%%

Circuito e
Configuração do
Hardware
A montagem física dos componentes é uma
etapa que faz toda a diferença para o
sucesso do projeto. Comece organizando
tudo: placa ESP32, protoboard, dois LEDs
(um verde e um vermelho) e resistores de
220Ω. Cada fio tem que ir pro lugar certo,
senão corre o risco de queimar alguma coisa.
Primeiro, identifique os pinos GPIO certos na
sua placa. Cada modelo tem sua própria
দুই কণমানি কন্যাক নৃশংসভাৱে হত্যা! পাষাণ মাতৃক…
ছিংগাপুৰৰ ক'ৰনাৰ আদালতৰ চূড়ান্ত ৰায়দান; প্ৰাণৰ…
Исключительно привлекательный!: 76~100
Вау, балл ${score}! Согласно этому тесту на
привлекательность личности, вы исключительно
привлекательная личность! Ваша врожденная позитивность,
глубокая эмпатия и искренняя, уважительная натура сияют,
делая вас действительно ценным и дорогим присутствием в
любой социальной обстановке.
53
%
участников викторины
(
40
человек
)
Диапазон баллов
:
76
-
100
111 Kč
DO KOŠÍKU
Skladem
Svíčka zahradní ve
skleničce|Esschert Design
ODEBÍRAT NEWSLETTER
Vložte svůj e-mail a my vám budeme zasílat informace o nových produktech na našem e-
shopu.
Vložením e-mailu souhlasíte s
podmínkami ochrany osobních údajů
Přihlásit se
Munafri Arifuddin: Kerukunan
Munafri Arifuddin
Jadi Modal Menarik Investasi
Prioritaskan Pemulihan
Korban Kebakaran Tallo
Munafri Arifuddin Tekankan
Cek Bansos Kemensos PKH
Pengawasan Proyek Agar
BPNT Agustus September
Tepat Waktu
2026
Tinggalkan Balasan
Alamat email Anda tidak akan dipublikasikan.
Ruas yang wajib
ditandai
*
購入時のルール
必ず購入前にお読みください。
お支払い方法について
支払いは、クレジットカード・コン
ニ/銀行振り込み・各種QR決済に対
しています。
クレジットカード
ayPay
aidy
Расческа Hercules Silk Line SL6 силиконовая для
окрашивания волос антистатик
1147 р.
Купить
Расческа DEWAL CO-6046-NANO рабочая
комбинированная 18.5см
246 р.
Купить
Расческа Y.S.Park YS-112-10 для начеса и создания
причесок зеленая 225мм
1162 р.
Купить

%%

Which lines run from the one containing "必ず購入前にお読みください。" to the end of the entries above? Print them exactly, both ends included, and nothing else.

__RESPONSE TO THIS EXERCISE__.
必ず購入前にお読みください。
お支払い方法について
支払いは、クレジットカード・コン
ニ/銀行振り込み・各種QR決済に対
しています。
クレジットカード
ayPay
aidy
Расческа Hercules Silk Line SL6 силиконовая для
окрашивания волос антистатик
1147 р.
Купить
Расческа DEWAL CO-6046-NANO рабочая
комбинированная 18.5см
246 р.
Купить
Расческа Y.S.Park YS-112-10 для начеса и создания
причесок зеленая 225мм
1162 р.
Купить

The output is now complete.